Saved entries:
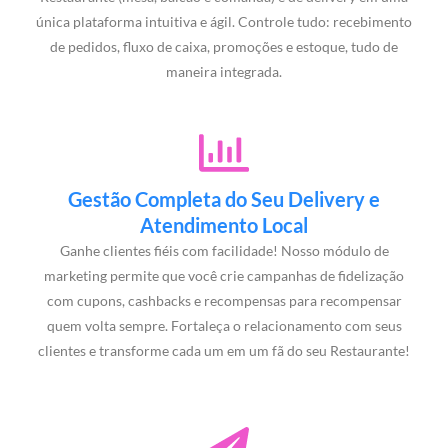
única plataforma intuitiva e ágil. Controle tudo: recebimento
de pedidos, fluxo de caixa, promoções e estoque, tudo de
maneira integrada.
Gestão Completa do Seu Delivery e
Atendimento Local
Ganhe clientes fiéis com facilidade! Nosso módulo de
marketing permite que você crie campanhas de fidelização
com cupons, cashbacks e recompensas para recompensar
quem volta sempre. Fortaleça o relacionamento com seus
clientes e transforme cada um em um fã do seu Restaurante!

Exercise requirements: Among the entries above, tally each line with the string "clientes" and state that figure only.

Answer space: 2